==== RECORDS ====

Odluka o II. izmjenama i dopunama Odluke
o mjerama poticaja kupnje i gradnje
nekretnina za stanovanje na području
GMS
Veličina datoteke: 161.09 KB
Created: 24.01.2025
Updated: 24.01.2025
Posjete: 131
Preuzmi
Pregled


====
==== RECORDS ====

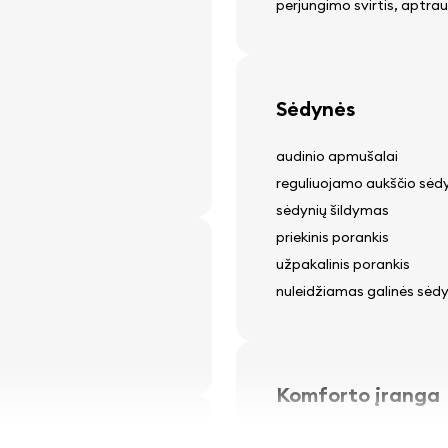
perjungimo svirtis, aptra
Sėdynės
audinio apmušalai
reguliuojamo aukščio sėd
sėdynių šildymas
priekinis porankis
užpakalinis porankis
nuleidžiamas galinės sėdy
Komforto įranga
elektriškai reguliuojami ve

====

◆ **ACTIVITY**:
Across all the records above, find each line with "porankis" in it and copy it.

◆ **EXPECTED ANSWER**:
priekinis porankis
užpakalinis porankis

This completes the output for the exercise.